AIMSMART is deliberately designed as a manifestation of due care. That phrasing is not marketing. Due care is the substantive standard against which fiduciary conduct is measured under the Advisers Act and ERISA, and the foundation of any defense against allegations of negligence, regulatory deficiency, or breach of fiduciary duty. A framework that cannot produce contemporaneous evidence of due care is a framework that cannot defend itself when defense is required.

We build for the day defense is required.

Proportionality - Achievable and Realistic

A common concern among smaller advisers is that an AI governance framework will require rebuilding what already exists. AIMSMART does not. The framework is designed to operate either as a standalone AI governance regime or as a supplement to an adviser's existing compliance policies and procedures — extending what is already in place rather than replacing it.

The framework also calibrates to where a firm actually is in its use of artificial intelligence. We classify deployments along three Model Deployment Posture tiers, each carrying correspondingly proportionate controls and evidentiary documentation.

The same AIMSMART control may demand more rigor and more documentation at an MDP-3 firm than at an MDP-1 firm. Both can be compliant. Neither is held to the other's standard. Proportionate governance is precise governance — neither over-engineered for a small firm nor under-engineered for a large one.

Why Traiceback

Most AI governance offerings come from one of two places: a law firm that can interpret the regulations but cannot operationalize them, or a technology vendor that can build controls but cannot defend them under the standards a regulator will actually apply.

Both fall short for a reason that has less to do with their work product than with the structure of the problem. AI governance is not a single-stakeholder discipline. The General Counsel and the Chief Compliance Officer — often the same person at a smaller adviser — own the legal interpretation and the regulatory record. The Chief Information Security Officer — or the managed service provider acting in that capacity — owns the technical controls. The investment teams own the business case for using the tools in the first place. A framework that cannot meet each of them on their own terms is a framework that will not be implemented.

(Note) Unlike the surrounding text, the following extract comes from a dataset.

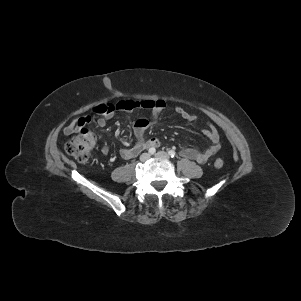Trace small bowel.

Gordon Eng has expertise and deep experience in the three critical domains at the intersection of AI governance for fiduciaries: 1) investment adviser management, 2) securities law, complex financial instrument litigation, and regulatory defense, and 3) compliance for SEC registered investment advisers and European registered funds. Gordon has supplemented his experience with postgraduate training in the Chief Information Security Officer (CISO) certificate program at NYU Tandon School of Engineering/Emeritus^™, and in Machine Learning and Artificial Intelligence: Business Applications at the University of Texas at Austin McCombs School of Business/Great Learning^™. The result is a practice that engages your General Counsel and Chief Compliance Officer as peers, your Chief Information Security Officer or technology provider in their own technical vocabulary, and your investment teams in the language of the trading desk and the portfolio manager.

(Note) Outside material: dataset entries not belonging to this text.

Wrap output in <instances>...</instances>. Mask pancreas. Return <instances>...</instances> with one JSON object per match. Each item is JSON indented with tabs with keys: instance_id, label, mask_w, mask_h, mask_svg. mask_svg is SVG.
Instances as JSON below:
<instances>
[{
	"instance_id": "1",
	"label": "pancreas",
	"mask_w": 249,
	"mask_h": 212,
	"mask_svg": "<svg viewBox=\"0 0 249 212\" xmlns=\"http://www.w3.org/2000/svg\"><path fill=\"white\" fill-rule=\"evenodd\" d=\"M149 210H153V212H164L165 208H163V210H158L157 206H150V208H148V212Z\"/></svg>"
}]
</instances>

That breadth informs more than the methodology. It informs the tools we use to deliver it. AIMSMART itself is developed and refined within a retrieval-augmented generation pipeline that holds the framework to the same standards of provenance, traceability, and evidentiary discipline we prescribe for clients. Governance you can describe is not the same as governance you can demonstrate. We build the second kind.